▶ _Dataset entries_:
*** Begin section ***
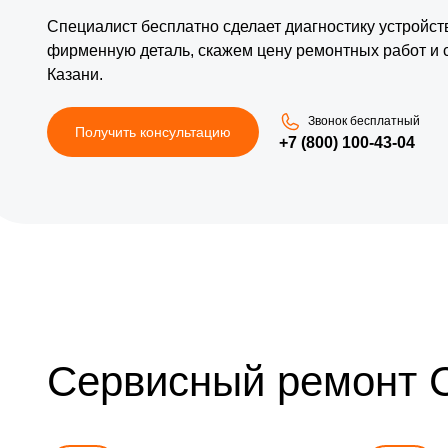
Специалист бесплатно сделает диагностику устройс
фирменную деталь, скажем цену ремонтных работ и 
Казани.
Звонок бесплатный
Получить консультацию
+7 (800) 100-43-04
Сервисный ремонт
*** End section ***
▶ _Exercise brief_:
A faithful reproduction of every entry, with no pictures, is the expected answer.

▶ _Exercise answer_:
Специалист бесплатно сделает диагностику устройс
фирменную деталь, скажем цену ремонтных работ и 
Казани.
Звонок бесплатный
Получить консультацию
+7 (800) 100-43-04
Сервисный ремонт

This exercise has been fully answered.